_Activity_
Write each line out a second time, exactly as shown below.

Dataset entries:
⁂

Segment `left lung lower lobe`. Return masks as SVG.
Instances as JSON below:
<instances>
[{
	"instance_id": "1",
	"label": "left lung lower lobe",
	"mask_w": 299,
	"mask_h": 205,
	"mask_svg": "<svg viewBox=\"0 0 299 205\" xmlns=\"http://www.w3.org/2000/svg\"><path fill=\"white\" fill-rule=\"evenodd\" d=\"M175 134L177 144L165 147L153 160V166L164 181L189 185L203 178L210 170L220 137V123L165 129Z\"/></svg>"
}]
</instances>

⁂

_Task solution_
Segment `left lung lower lobe`. Return masks as SVG.
Instances as JSON below:
<instances>
[{
	"instance_id": "1",
	"label": "left lung lower lobe",
	"mask_w": 299,
	"mask_h": 205,
	"mask_svg": "<svg viewBox=\"0 0 299 205\" xmlns=\"http://www.w3.org/2000/svg\"><path fill=\"white\" fill-rule=\"evenodd\" d=\"M175 134L177 144L165 147L153 160V166L164 181L189 185L203 178L210 170L220 137V123L165 129Z\"/></svg>"
}]
</instances>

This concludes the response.